◆ About this task:
Print the listing below again, exactly. Skip the pictures.

=== Begin Enclosure ===

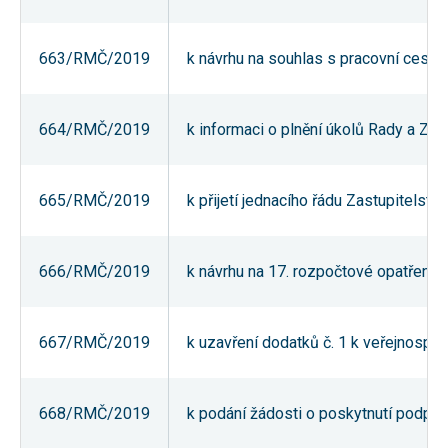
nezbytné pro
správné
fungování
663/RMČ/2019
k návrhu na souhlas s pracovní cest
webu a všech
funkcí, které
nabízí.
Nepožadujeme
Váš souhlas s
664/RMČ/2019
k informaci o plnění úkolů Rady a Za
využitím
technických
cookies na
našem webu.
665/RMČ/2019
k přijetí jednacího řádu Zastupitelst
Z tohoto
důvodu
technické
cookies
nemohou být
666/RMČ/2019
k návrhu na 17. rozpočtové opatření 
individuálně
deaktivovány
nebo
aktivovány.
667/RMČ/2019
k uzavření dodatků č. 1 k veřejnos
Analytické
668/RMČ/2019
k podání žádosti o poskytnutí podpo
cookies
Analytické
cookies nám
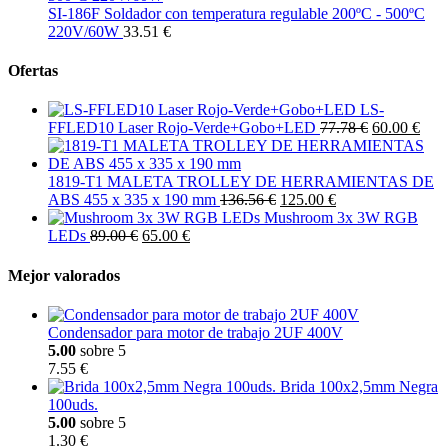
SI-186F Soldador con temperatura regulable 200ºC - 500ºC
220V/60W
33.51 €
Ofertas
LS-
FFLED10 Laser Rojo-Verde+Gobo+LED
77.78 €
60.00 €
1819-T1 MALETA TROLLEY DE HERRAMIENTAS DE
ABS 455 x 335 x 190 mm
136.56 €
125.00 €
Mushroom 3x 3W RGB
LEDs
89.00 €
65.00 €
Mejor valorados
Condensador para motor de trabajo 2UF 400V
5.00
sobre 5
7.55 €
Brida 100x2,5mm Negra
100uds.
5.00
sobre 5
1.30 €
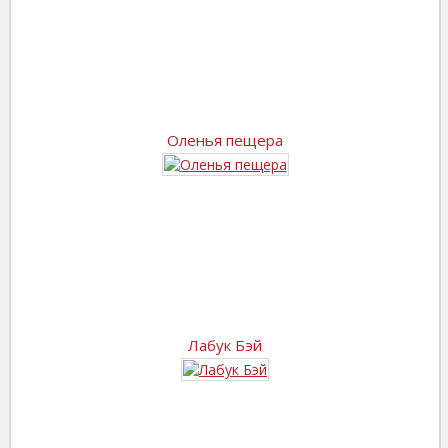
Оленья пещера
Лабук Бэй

=== End Enclosure ===

◆ Answer to this exercise:
nezbytné pro
správné
fungování
663/RMČ/2019
k návrhu na souhlas s pracovní cest
webu a všech
funkcí, které
nabízí.
Nepožadujeme
Váš souhlas s
664/RMČ/2019
k informaci o plnění úkolů Rady a Za
využitím
technických
cookies na
našem webu.
665/RMČ/2019
k přijetí jednacího řádu Zastupitelst
Z tohoto
důvodu
technické
cookies
nemohou být
666/RMČ/2019
k návrhu na 17. rozpočtové opatření 
individuálně
deaktivovány
nebo
aktivovány.
667/RMČ/2019
k uzavření dodatků č. 1 k veřejnos
Analytické
668/RMČ/2019
k podání žádosti o poskytnutí podpo
cookies
Analytické
cookies nám
SI-186F Soldador con temperatura regulable 200ºC - 500ºC
220V/60W
33.51 €
Ofertas
LS-
FFLED10 Laser Rojo-Verde+Gobo+LED
77.78 €
60.00 €
1819-T1 MALETA TROLLEY DE HERRAMIENTAS DE
ABS 455 x 335 x 190 mm
136.56 €
125.00 €
Mushroom 3x 3W RGB
LEDs
89.00 €
65.00 €
Mejor valorados
Condensador para motor de trabajo 2UF 400V
5.00
sobre 5
7.55 €
Brida 100x2,5mm Negra
100uds.
5.00
sobre 5
1.30 €
Оленья пещера
Лабук Бэй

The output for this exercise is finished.